II
Plassans est une sous-préfecture d’environ dix mille âmes. Bâtie sur le plateau qui domine la Viorne, adossée au nord contre les collines des Garrigues, une des dernières ramifications des Alpes, la ville est comme située au fond d’un c*l-de-sac. En 1851, elle ne communiquait avec les pays voisins que par deux routes, la route de Nice, qui descend à l’est, et la route de Lyon, qui monte à l’ouest, l’une continuant l’autre, sur deux lignes presque parallèles. Depuis cette époque, on a construit un chemin de fer dont la voie passe au sud de la ville, en bas du coteau qui va en pente raide des anciens remparts à la rivière.

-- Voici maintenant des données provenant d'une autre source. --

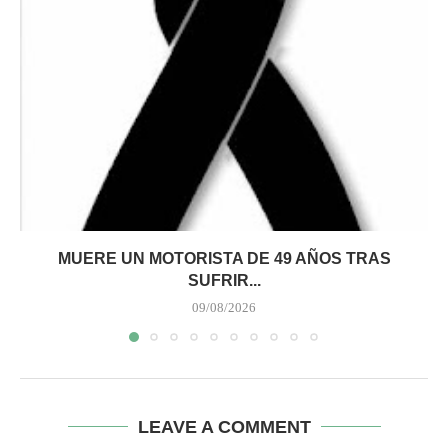
MUERE UN MOTORISTA DE 49 AÑOS TRAS
SUFRIR...
09/08/2026
LEAVE A COMMENT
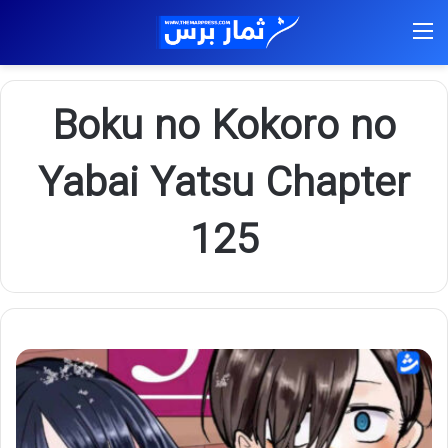
القائمة
Boku no Kokoro no
Yabai Yatsu Chapter
125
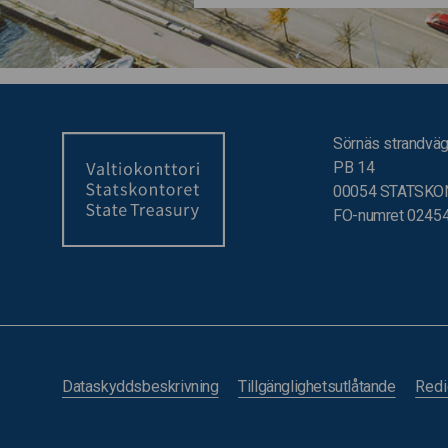
Sörnäs strandväg
PB 14
00054 STATSKO
FO-numret 0245
Dataskyddsbeskrivning
Tillgänglighetsutlåtande
Redi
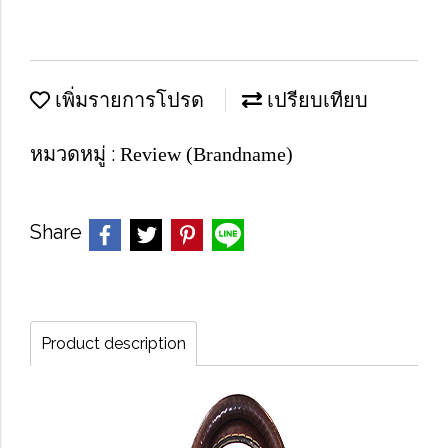
เพิ่มรายการโปรด
เปรียบเทียบ
หมวดหมู่ :
Review (Brandname)
Share
Product description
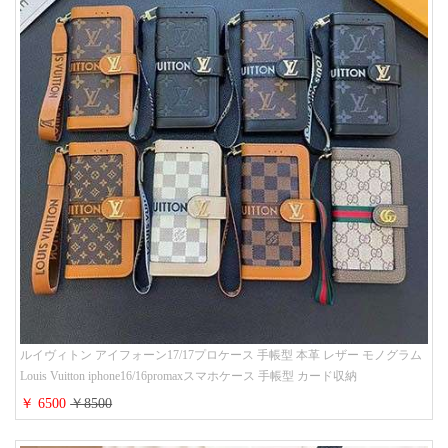
ルイヴィトン アイフォーン17/17プロケース 手帳型 本革 レザー モノグラム
Louis Vuitton iphone16/16promaxスマホケース 手帳型 カード収納
iphone15/14/13ケース ビジネス風 GUCCI galaxy s26/s25/s24ケース 手帳型 大
￥ 6500
￥8500
人 可愛い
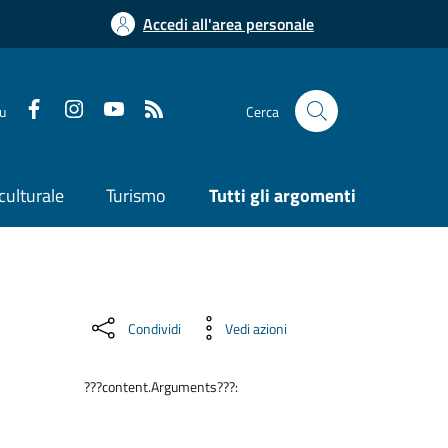
Accedi all'area personale
su
Cerca
culturale
Turismo
Tutti gli argomenti
Condividi
Vedi azioni
???content.Arguments???:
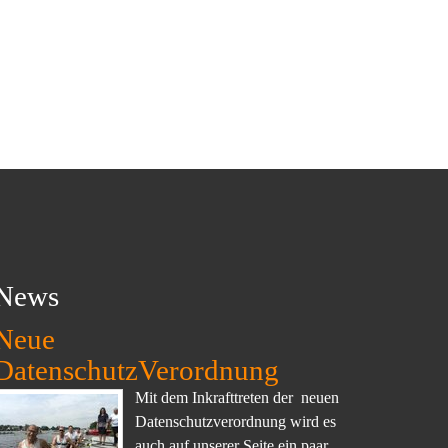
News
Neue
DatenschutzVerordnung
Mit dem Inkrafttreten der neuen
Datenschutzverordnung wird es
auch auf unserer Seite ein paar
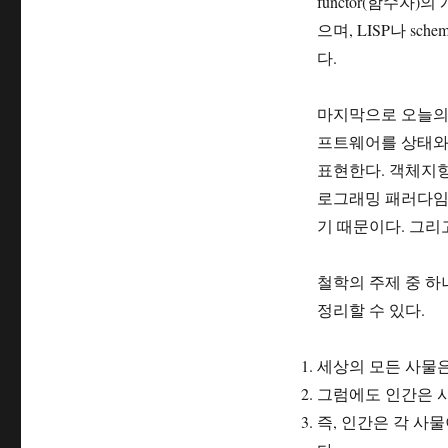
functor(함수자)
으며, LISP나 s
다.
마지막으로 오늘의
프트웨어를 상태와
표현한다. 객체지향
로그래밍 패러다임
기 때문이다. 그리고,
철학의 주제 중 하
정리할 수 있다.
세상의 모든 사물은
그럼에도 인간은 사물을 
즉, 인간은 각 사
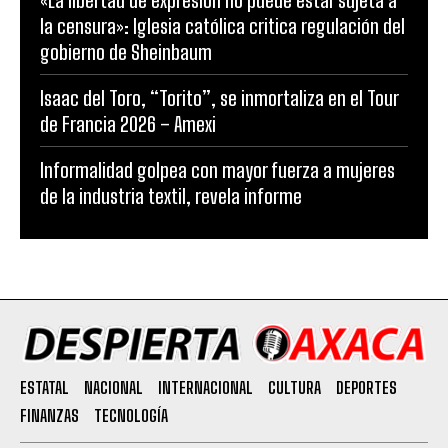
«La libertad de expresión no puede estar sujeta a
la censura»: Iglesia católica critica regulación del
gobierno de Sheinbaum
Isaac del Toro, “Torito”, se inmortaliza en el Tour
de Francia 2026 – Amexi
Informalidad golpea con mayor fuerza a mujeres
de la industria textil, revela informe
ESTATAL
NACIONAL
INTERNACIONAL
CULTURA
DEPORTES
FINANZAS
TECNOLOGÍA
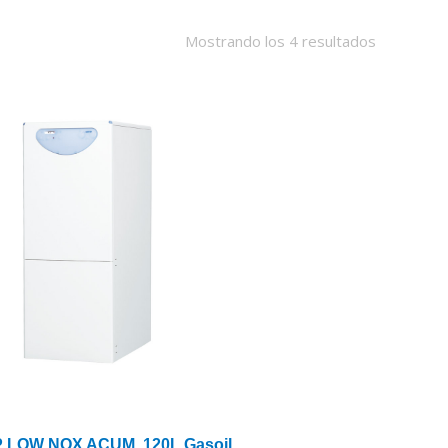
Mostrando los 4 resultados
P LOW NOX ACUM. 120L Gasoil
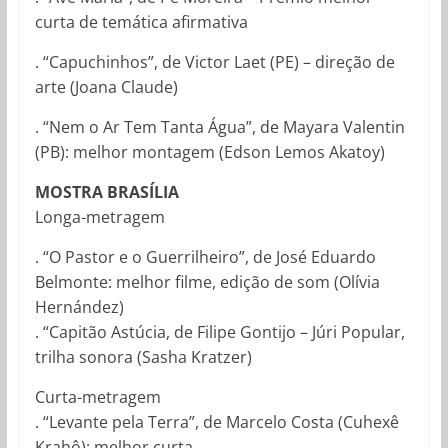
curta de temática afirmativa
. “Capuchinhos”, de Victor Laet (PE) – direção de
arte (Joana Claude)
. “Nem o Ar Tem Tanta Água”, de Mayara Valentin
(PB): melhor montagem (Edson Lemos Akatoy)
MOSTRA BRASÍLIA
Longa-metragem
. “O Pastor e o Guerrilheiro”, de José Eduardo
Belmonte: melhor filme, edição de som (Olívia
Hernández)
. “Capitão Astúcia, de Filipe Gontijo – Júri Popular,
trilha sonora (Sasha Kratzer)
Curta-metragem
. “Levante pela Terra”, de Marcelo Costa (Cuhexê
Krahô): melhor curta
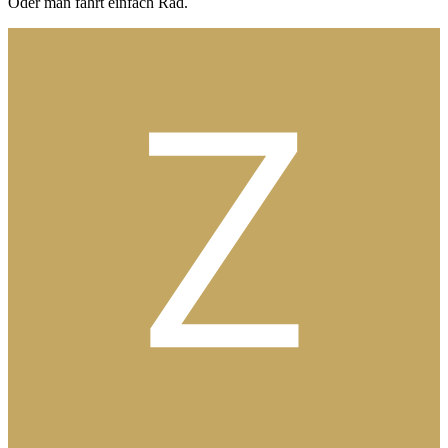
Oder man fährt einfach Rad.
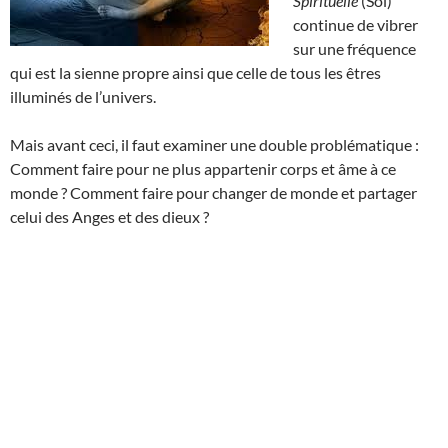
Spirituelle
(Soi)
continue de vibrer
sur une fréquence
qui est la sienne propre ainsi que celle de tous les êtres
illuminés de l’univers.
Mais avant ceci, il faut examiner une double problématique :
Comment faire pour ne plus appartenir corps et âme à ce
monde ? Comment faire pour changer de monde et partager
celui des Anges et des dieux ?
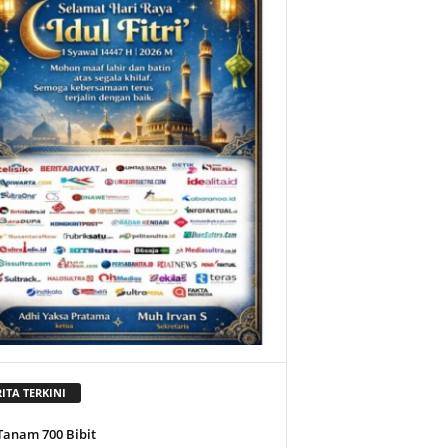
ITA TERKINI
Tanam 700 Bibit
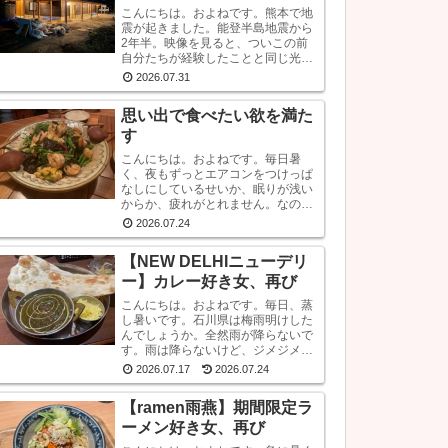
こんにちは。およねです。熊本で地
震が起きました。能登半島地震から
2年半。映像を見ると、ついこの前
自分たちが経験したことと同じ光景
が見られ、心が痛くなります。こう
2026.07.31
いう時はできるだけ情報から離れた
ほうがいいと言いますが・・・気に
思い出で食べたい欲を満た
なります。気にな...
す
こんにちは。およねです。毎日暑
く、夜もずっとエアコンをつけっぱ
なしにしているせいか、眠りが浅い
からか、疲れがとれません。なの
で、朝の目覚めも悪いです。良くな
2026.07.24
いです。じゃあ、何か対策をしてい
るかと言われれば、何もしていませ
【NEW DELHIニューデリ
ん。いや、ストレッチ...
ー】カレー好き女、再び
こんにちは。およねです。毎日、蒸
し暑いです。石川県は梅雨明けした
んでしょうか。全然雨が降らないで
す。雨は降らないけど、ジメジメし
ている。。。お肌は潤うはずなの
2026.07.17
2026.07.24
に、なぜか乾燥しています。しか
も、おでこと片方のこめかみだけ。
【ramen雨燕】期間限定ラ
年齢？ストレス？？結...
ーメン好き女、再び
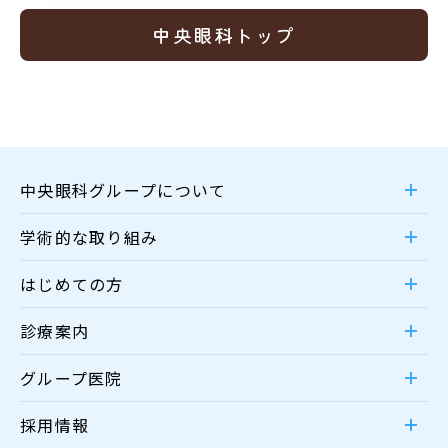
中央眼科トップ
中央眼科グループについて
学術的な取り組み
はじめての方
診療案内
グループ医院
採用情報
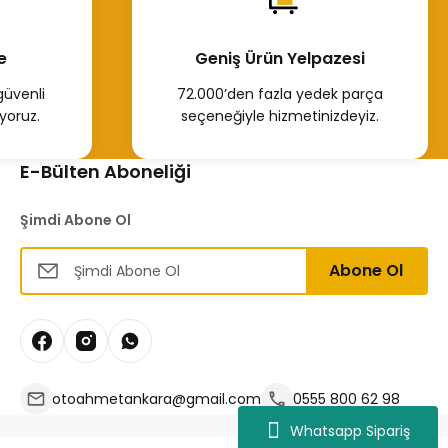
e
Geniş Ürün Yelpazesi
Tükendi
ltresi Master Trafic 7701475229
güvenli
72.000’den fazla yedek parça
yoruz.
seçeneğiyle hizmetinizdeyiz.
TL
E-Bülten Aboneliği
Hemen İncele
Şimdi Abone Ol
Abone Ol
endi
Tükendi
Master Trafic 2
Mazot Filtresi Master Trafic 2
122,33 TL
otoahmetankara@gmail.com
0555 800 62 98
Whatsapp Sipariş
ele
Hemen İncele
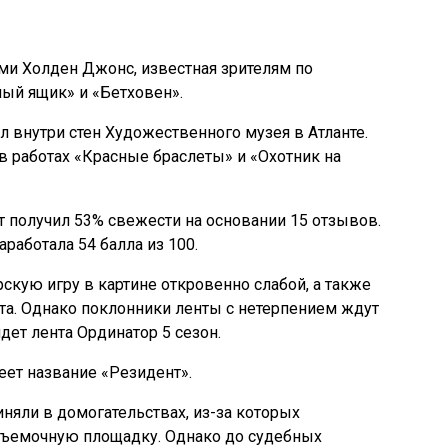
и Холден Джонс, известная зрителям по
ый ящик» и «Бетховен».
 внутри стен Художественного музея в Атланте.
в работах «Красные браслеты» и «Охотник на
кт получил 53% свежести на основании 15 отзывов.
заработала 54 балла из 100.
скую игру в картине откровенно слабой, а также
та. Однако поклонники ленты с нетерпением ждут
йдет лента Ординатор 5 сезон.
еет название «Резидент».
няли в домогательствах, из-за которых
съемочную площадку. Однако до судебных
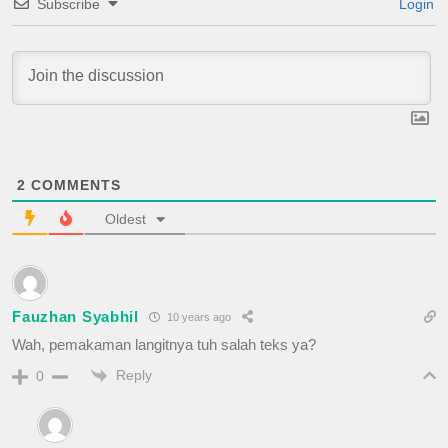
Subscribe
Login
2
COMMENTS
Oldest
Fauzhan Syabhil
10 years ago
Wah, pemakaman langitnya tuh salah teks ya?
Reply
0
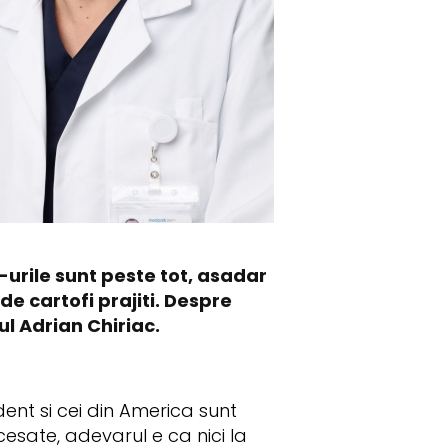
urile sunt peste tot, asadar
e cartofi prajiti. Despre
l Adrian Chiriac.
nt si cei din America sunt
ocesate, adevarul e ca nici la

Aujourd’hui, quand on sort de la gare, placée sur la rive droite du petit torrent, on aperçoit, en levant la tête, les premières maisons de Plassans, dont les jardins forment terrasse. Il faut monter pendant un bon quart d’heure avant d’atteindre ces maisons.
Il y a une vingtaine d’années, grâce sans doute au manque de communications, aucune ville n’avait mieux conservé le caractère dévot et aristocratique des anciennes cités provençales. Elle avait, et a d’ailleurs encore aujourd’hui, tout un quartier de grands hôtels bâtis sous Louis XIV et sous Louis XV, une douzaine d’églises, des maisons de jésuites et de capucins, un nombre considérable de couvents. La distinction des classes y est restée longtemps tranchée par la division des quartiers. Plassans en compte trois, qui forment chacun comme un bourg particulier et complet, ayant ses églises, ses promenades, ses mœurs, ses horizons.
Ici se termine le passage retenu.